[Bioc-devel] Upcoming release: *Please* revise your Depends and Suggests of DESCRIPTION

Henrik Bengtsson hb at stat.berkeley.edu
Thu Oct 16 20:39:00 CEST 2008


Hi,

good points.

On Thu, Oct 16, 2008 at 12:42 AM, laurent <lgautier at gmail.com> wrote:
> Henrik,
>
> I agree that the installation footprint is/has been issue, and I would
> think that it could be addressed more efficiently than going the "less
> dependencies" route.

I wouldn't say less "dependencies", but rather "differently
classified" dependencies ("Suggests" could read "Optional" and
"Depends" could read "Critical"; my view).

>
> Having code and data mixed into one package, and the absence of common
> recommended data source for data types, are probably responsible for a
> much larger fraction of the footprint than the dependencies are.

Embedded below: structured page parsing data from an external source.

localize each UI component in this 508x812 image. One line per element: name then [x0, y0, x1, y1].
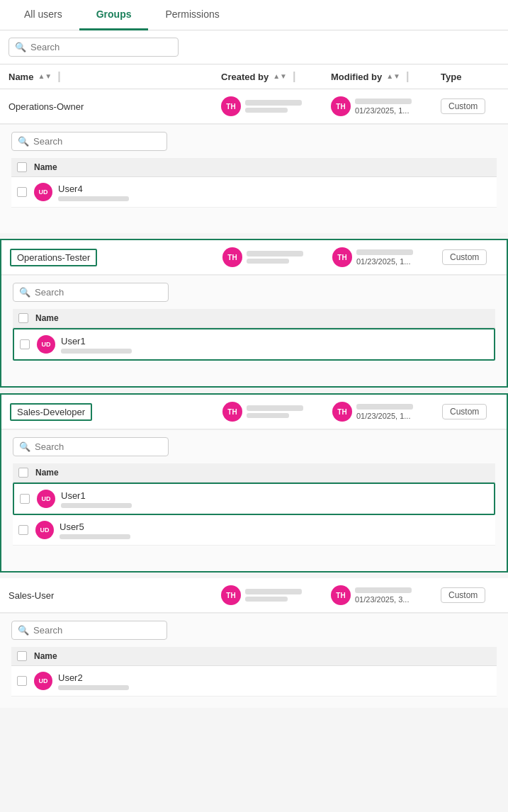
tabs-bar: All users Groups Permissions: [0, 0, 508, 30]
user5-name: User5: [60, 521, 130, 532]
panel-search-operations-owner[interactable]: 🔍: [11, 132, 167, 151]
panel-header: Name: [13, 463, 495, 483]
user2-avatar: UD: [34, 672, 52, 690]
group-modified-operations-tester: TH 01/23/2025, 1...: [332, 247, 442, 267]
group-created-operations-owner: TH: [221, 96, 331, 116]
user4-email-blur: [58, 196, 129, 201]
type-badge: Custom: [442, 404, 487, 419]
modified-date: 01/23/2025, 1...: [356, 257, 413, 266]
panel-search-input[interactable]: [35, 287, 162, 298]
user2-name: User2: [58, 672, 129, 683]
panel-search-input[interactable]: [33, 136, 161, 147]
user1-avatar: UD: [37, 490, 55, 508]
modified-info: 01/23/2025, 1...: [355, 98, 412, 115]
spacer: [11, 208, 497, 222]
global-search-input[interactable]: [30, 42, 172, 52]
global-search-bar: 🔍: [0, 30, 508, 64]
group-modified-sales-user: TH 01/23/2025, 3...: [331, 585, 441, 605]
user1-name: User1: [61, 336, 132, 346]
group-section-operations-owner: Operations-Owner TH TH 01/23/2025, 1... …: [0, 89, 508, 233]
panel-row-user2[interactable]: UD User2: [11, 666, 497, 697]
modified-name-blur: [355, 587, 412, 593]
panel-row-user4[interactable]: UD User4: [11, 177, 497, 208]
col-header-modified: Modified by ▲▼ |: [331, 70, 441, 83]
tab-all-users[interactable]: All users: [7, 0, 79, 30]
user1-name: User1: [61, 490, 132, 501]
user2-email-blur: [58, 685, 129, 690]
created-email-blur: [245, 597, 288, 602]
col-header-type: Type: [441, 72, 499, 82]
created-email-blur: [245, 108, 288, 113]
created-info: [245, 589, 302, 602]
user5-checkbox[interactable]: [18, 525, 28, 535]
user4-name: User4: [58, 184, 129, 194]
tab-groups[interactable]: Groups: [79, 0, 149, 30]
modified-info: 01/23/2025, 1...: [356, 249, 413, 266]
modified-info: 01/23/2025, 3...: [355, 587, 412, 604]
select-all-checkbox[interactable]: [17, 162, 27, 172]
user1-avatar: UD: [37, 335, 55, 354]
panel-row-user5[interactable]: UD User5: [13, 515, 495, 546]
panel-search-input[interactable]: [33, 625, 161, 636]
global-search-box[interactable]: 🔍: [9, 38, 179, 57]
created-avatar: TH: [221, 585, 241, 605]
sort-created-icon[interactable]: ▲▼: [273, 74, 287, 79]
type-badge: Custom: [441, 587, 485, 603]
expanded-panel-sales-user: 🔍 Name UD User2: [0, 613, 508, 708]
group-created-sales-user: TH: [221, 585, 331, 605]
group-row-sales-user[interactable]: Sales-User TH TH 01/23/2025, 3... Custom: [0, 578, 508, 613]
created-avatar: TH: [222, 247, 242, 267]
created-avatar: TH: [221, 96, 241, 116]
panel-search-sales-user[interactable]: 🔍: [11, 621, 167, 640]
user1-checkbox[interactable]: [20, 494, 30, 504]
user1-email-blur: [61, 349, 132, 354]
user2-details: User2: [58, 672, 129, 690]
panel-row-user1-tester[interactable]: UD User1: [13, 328, 495, 361]
table-header: Name ▲▼ | Created by ▲▼ | Modified by ▲▼…: [0, 64, 508, 89]
panel-search-operations-tester[interactable]: 🔍: [13, 283, 169, 302]
modified-date: 01/23/2025, 1...: [356, 412, 413, 420]
group-row-operations-tester[interactable]: Operations-Tester TH TH 01/23/2025, 1...…: [1, 240, 507, 275]
group-section-sales-user: Sales-User TH TH 01/23/2025, 3... Custom…: [0, 578, 508, 708]
user1-email-blur: [61, 503, 132, 508]
group-name-operations-owner: Operations-Owner: [9, 101, 221, 112]
panel-search-input[interactable]: [35, 441, 162, 452]
group-created-operations-tester: TH: [222, 247, 332, 267]
group-row-sales-developer[interactable]: Sales-Developer TH TH 01/23/2025, 1... C…: [1, 395, 507, 429]
created-info: [247, 251, 303, 264]
sort-name-icon[interactable]: ▲▼: [38, 74, 52, 79]
created-name-blur: [247, 405, 303, 411]
created-info: [245, 100, 302, 113]
user1-checkbox[interactable]: [20, 339, 30, 349]
modified-avatar: TH: [331, 585, 351, 605]
panel-row-user1-dev[interactable]: UD User1: [13, 483, 495, 515]
group-type-operations-owner: Custom: [441, 98, 499, 114]
user5-email-blur: [60, 534, 130, 539]
modified-avatar: TH: [331, 96, 351, 116]
panel-search-sales-developer[interactable]: 🔍: [13, 437, 169, 456]
user2-checkbox[interactable]: [17, 676, 27, 686]
user5-avatar: UD: [35, 521, 54, 539]
search-icon: 🔍: [15, 42, 26, 52]
created-info: [247, 405, 303, 418]
select-all-checkbox[interactable]: [17, 651, 27, 661]
select-all-checkbox[interactable]: [18, 313, 28, 323]
type-badge: Custom: [442, 249, 487, 265]
group-type-sales-user: Custom: [441, 587, 499, 603]
modified-name-blur: [356, 249, 413, 255]
group-section-operations-tester: Operations-Tester TH TH 01/23/2025, 1...…: [0, 239, 508, 388]
modified-avatar: TH: [332, 247, 352, 267]
group-name-sales-user: Sales-User: [9, 590, 221, 601]
panel-header: Name: [13, 309, 495, 328]
sort-modified-icon[interactable]: ▲▼: [386, 74, 400, 79]
user4-checkbox[interactable]: [17, 187, 27, 197]
select-all-checkbox[interactable]: [18, 468, 28, 478]
tab-permissions[interactable]: Permissions: [148, 0, 236, 30]
panel-search-icon: 🔍: [19, 287, 30, 298]
spacer: [13, 361, 495, 375]
created-name-blur: [247, 251, 303, 256]
group-row-operations-owner[interactable]: Operations-Owner TH TH 01/23/2025, 1... …: [0, 89, 508, 124]
expanded-panel-operations-owner: 🔍 Name UD User4: [0, 124, 508, 233]
expanded-panel-operations-tester: 🔍 Name UD User1: [1, 275, 507, 386]
created-name-blur: [245, 100, 302, 106]
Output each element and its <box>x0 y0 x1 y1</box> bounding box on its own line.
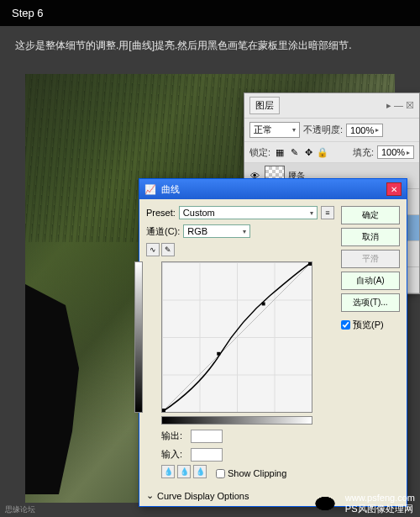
auto-button[interactable]: 自动(A) <box>341 272 400 290</box>
input-label: 输入: <box>161 448 182 462</box>
close-icon[interactable]: ✕ <box>386 182 402 196</box>
opacity-value[interactable]: 100%▸ <box>346 124 383 137</box>
curves-dialog: 📈 曲线 ✕ Preset: Custom▾ ≡ 通道(C): RGB▾ ∿ ✎ <box>139 178 407 507</box>
pencil-tool-icon[interactable]: ✎ <box>161 243 175 256</box>
instruction-text: 这步是整体细节的调整.用[曲线]提亮.然后用黑色画笔在蒙板里涂出暗部细节. <box>0 26 420 65</box>
eyedropper-gray-icon[interactable]: 💧 <box>177 465 191 478</box>
opacity-label: 不透明度: <box>303 124 343 136</box>
options-button[interactable]: 选项(T)... <box>341 293 400 312</box>
input-field[interactable] <box>191 448 223 462</box>
lock-label: 锁定: <box>249 146 270 159</box>
watermark-logo <box>308 492 342 515</box>
channel-label: 通道(C): <box>146 225 180 238</box>
show-clipping-checkbox[interactable] <box>216 469 225 478</box>
layers-tab[interactable]: 图层 <box>249 97 280 114</box>
curves-icon: 📈 <box>144 184 156 195</box>
output-field[interactable] <box>191 430 223 443</box>
input-gradient <box>161 416 312 425</box>
preset-menu-icon[interactable]: ≡ <box>321 206 334 219</box>
fill-label: 填充: <box>353 146 374 159</box>
blend-mode-select[interactable]: 正常▾ <box>249 122 300 138</box>
watermark: www.psfeng.com PS风图像处理网 <box>308 492 415 515</box>
smooth-button: 平滑 <box>341 250 400 268</box>
dark-silhouette <box>25 284 92 494</box>
preview-checkbox[interactable] <box>341 320 350 330</box>
svg-rect-3 <box>262 302 265 305</box>
eyedropper-black-icon[interactable]: 💧 <box>161 465 175 478</box>
output-label: 输出: <box>161 430 182 443</box>
ok-button[interactable]: 确定 <box>341 206 400 224</box>
expand-icon: ⌄ <box>146 490 154 501</box>
fill-value[interactable]: 100%▸ <box>377 145 414 159</box>
output-gradient <box>134 261 143 413</box>
eyedropper-white-icon[interactable]: 💧 <box>193 465 207 478</box>
cancel-button[interactable]: 取消 <box>341 228 400 246</box>
svg-rect-4 <box>308 262 312 266</box>
footer-credit: 思缘论坛 <box>5 504 35 515</box>
svg-rect-2 <box>217 352 220 356</box>
step-header: Step 6 <box>0 0 420 26</box>
dialog-title: 曲线 <box>161 183 180 196</box>
preset-select[interactable]: Custom▾ <box>179 206 318 219</box>
channel-select[interactable]: RGB▾ <box>183 224 250 238</box>
preset-label: Preset: <box>146 208 176 218</box>
panel-controls[interactable]: ▸ — ☒ <box>386 100 414 111</box>
curve-graph[interactable] <box>161 261 312 413</box>
lock-icons[interactable]: ▦✎✥🔒 <box>274 146 328 158</box>
curve-tool-icon[interactable]: ∿ <box>146 243 160 256</box>
svg-line-0 <box>162 262 312 412</box>
svg-rect-1 <box>162 409 165 412</box>
dialog-titlebar[interactable]: 📈 曲线 ✕ <box>139 179 407 199</box>
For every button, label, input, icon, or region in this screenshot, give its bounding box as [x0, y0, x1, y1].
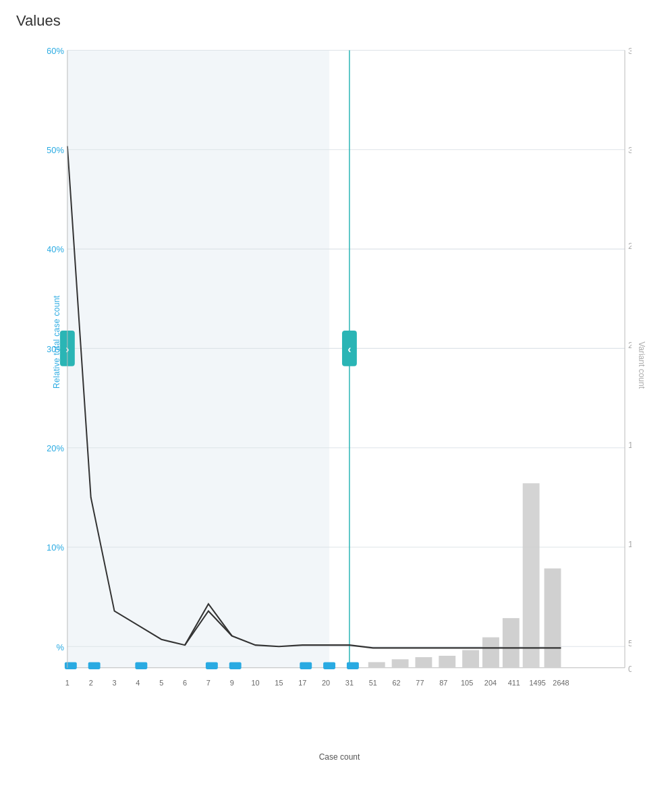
svg-text:‹: ‹	[347, 342, 351, 354]
svg-text:10: 10	[251, 679, 259, 687]
svg-rect-49	[415, 657, 432, 668]
page-title: Values	[0, 0, 672, 36]
svg-text:3: 3	[112, 679, 116, 687]
svg-text:6: 6	[183, 679, 187, 687]
svg-text:1: 1	[65, 679, 69, 687]
svg-text:25: 25	[628, 241, 632, 251]
svg-rect-55	[544, 569, 561, 668]
svg-text:15: 15	[628, 439, 632, 449]
svg-text:5: 5	[628, 638, 632, 648]
svg-text:62: 62	[393, 679, 401, 687]
svg-rect-48	[392, 659, 409, 668]
svg-text:20: 20	[322, 679, 330, 687]
svg-rect-56	[65, 662, 77, 669]
svg-rect-61	[300, 662, 312, 669]
y-axis-right-label: Variant count	[637, 341, 646, 389]
svg-rect-60	[229, 662, 242, 669]
svg-text:30: 30	[628, 145, 632, 155]
svg-text:7: 7	[206, 679, 211, 687]
svg-text:40%: 40%	[47, 244, 64, 254]
svg-text:87: 87	[439, 679, 447, 687]
svg-text:20: 20	[628, 340, 632, 350]
svg-text:77: 77	[416, 679, 424, 687]
svg-rect-62	[323, 662, 335, 669]
svg-rect-47	[368, 662, 385, 667]
svg-rect-58	[135, 662, 147, 669]
svg-text:105: 105	[461, 679, 473, 687]
svg-rect-57	[88, 662, 101, 669]
svg-rect-63	[347, 662, 359, 669]
svg-text:10: 10	[628, 539, 632, 549]
svg-rect-52	[482, 638, 499, 668]
svg-text:31: 31	[345, 679, 354, 687]
chart-area: Relative total case count Variant count …	[47, 43, 632, 725]
svg-rect-59	[206, 662, 218, 669]
svg-text:411: 411	[508, 679, 520, 687]
svg-text:0: 0	[628, 664, 632, 674]
svg-text:%: %	[56, 642, 64, 652]
svg-text:9: 9	[230, 679, 234, 687]
svg-text:5: 5	[159, 679, 163, 687]
svg-text:50%: 50%	[47, 145, 64, 155]
svg-text:2: 2	[89, 679, 93, 687]
svg-text:204: 204	[484, 679, 497, 687]
svg-text:35: 35	[628, 45, 632, 55]
x-axis-label: Case count	[319, 752, 360, 762]
svg-text:17: 17	[298, 679, 306, 687]
svg-text:51: 51	[369, 679, 377, 687]
svg-rect-51	[462, 650, 479, 668]
svg-rect-50	[439, 656, 455, 668]
svg-text:20%: 20%	[47, 443, 64, 453]
svg-text:10%: 10%	[47, 542, 64, 553]
chart-container: Relative total case count Variant count …	[0, 36, 672, 779]
svg-rect-54	[523, 483, 540, 668]
svg-text:15: 15	[275, 679, 283, 687]
svg-rect-53	[503, 618, 520, 668]
svg-text:1495: 1495	[529, 679, 545, 687]
svg-text:2648: 2648	[553, 679, 569, 687]
svg-text:60%: 60%	[47, 45, 64, 55]
chart-svg: 60% 50% 40% 30% 20% 10% % 35 30 25 20 15…	[47, 43, 632, 725]
svg-text:4: 4	[136, 679, 140, 687]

I definitely agree.  My personal take on this is that for most
algorithms the developer could provide:

(i) a high-level function taking objects of more complex classes (e.g.
eSet, ExpressionSet, AffyBatch, RGList, ...), which then utilizes:
(ii) a low-level function operating on basic data types (e.g. vectors
and matrices) and that implements the actually algorithms.

The (i) functions targets end users and higher level calls from other
packages and (ii) mainly targets other developers (and some users).
The API of these low-level functions are less likely to change whereas
the high-level API tend to change more often (new classes are
introduced).  Several packages already has an internal low-level
interface, but it is not always explicit which these functions are
that they're part of a supported API (namespaces sometimes clarifies
this).

If all low-level functions are put in a separate package, then we
achieve part of what you suggest.  It will also be easier to main the
low-level as well as the high-level functions, it will be easier for
other to contribute with say optimized code for the actually algorithm
(which is in the low-level API).

>
> Regarding the example you picked this time, it can be seen as
> disputable. "snapCGH" is clearly advertised as an "umbrella" package,
> unifying several other aCGH-related packages under one common framework.
> One should still be interested in the package, one should also suspect
> that is it going to require other packages (and their respective
> dependencies in turn), shouldn't he ?

Yes, and the life of Bioconductor packages is a dynamic process.
Maybe I picked a bad example this time, and it might be that all the
packages are heavily used most of the time by snapCGH.  My entry point
to snapCGH was the Bioinformatics Application Note (Marioni et al
2006) on the BioHMM model, and the umbrella features of snapCGH is not
the main point in that package.  This might still illustrate a use
case as well the usefulness of a high-/low-level package (and that the
BioHMM model would favor from being available in a package of itself).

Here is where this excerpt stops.